Then, as is her wont, she gets Guidara to engage in some frantic crafting. They make Christmas crackers and put toys and jokes in them. It is suggested that children will love this thoughtfulness, though in my experience children really say things like, “I would prefer money.”

The Meg II gazes at her works and waxes lyrical about “the perfect imperfection that comes from human connection”, which really makes me think. What I think is, “Aren’t you rich enough to just go to Marks & Spencer?”

The Meg reappears in pyjamas. “Make an effort, the Meg!” I cry. But she’s quickly joined by two other pyjama-clad ne’er-do-wells. They are having a pyjama party. The lesson? Wearing pyjamas during the day is fine if rich people do it.

She makes her fellow pyjama people create Christmas wreaths, though something about the whole thing makes me think of death. Making other people work for her is, incidentally, the Meg’s love language.

Meghan Markle with Naomi Osaka in the With Love, Meghan: Holiday Celebration. Photograph: Netflix
Meghan Markle with Naomi Osaka in the With Love, Meghan: Holiday Celebration. Photograph: Netflix

She does something similar with Naomi Osaka. “What is your favourite thing about the holidays?” the Meg asks after feeding her for a while.

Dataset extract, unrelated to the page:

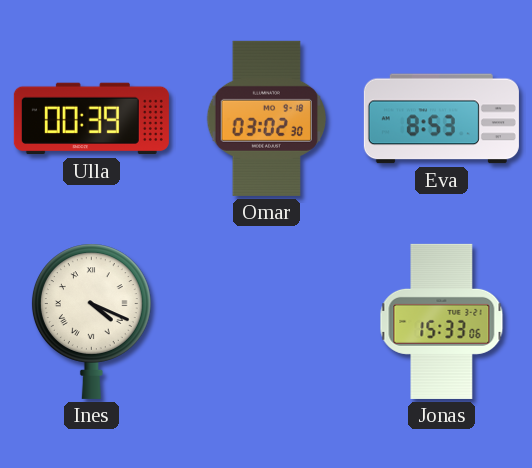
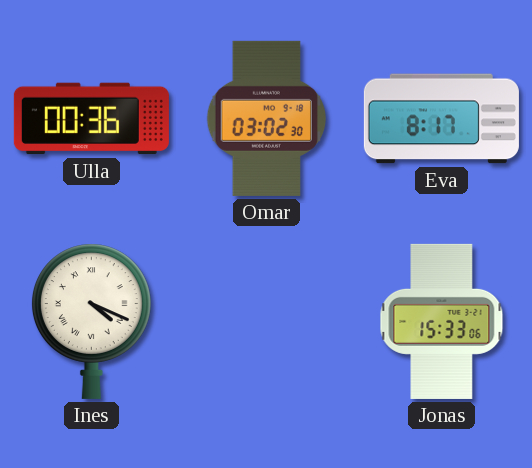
Ulla: 00:39 -> 00:36
Eva: 8:53 -> 8:17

“Honestly, I think, family,” the captive athlete says with tears in her eyes, wondering if she‘ll ever see them again.

“Shall we go craft?” the Meg says, coldly. Osaka soon disappears into the void from which she came.

Tom Colicchio from Top Chef is here now. This is basically a decommissioned CIA black site. Colicchio creates a salad. The Meg makes a family recipe, gumbo, and they offer both up to Mr the Meg, who arrives for a cameo.

He is almost as famous as the Meg, because he is an unemployed prince. Whereas being a monarch’s son might once have meant riding into war at the head of an army, now it involves looking awkward while being performatively fed on Netflix.

“Save me!” he blinks in Morse code. We all laugh.

Our Zoom is coming to an end. My best friend signs off with “Happy Holidays” and then her signature: the Meg, duchess of Sussex.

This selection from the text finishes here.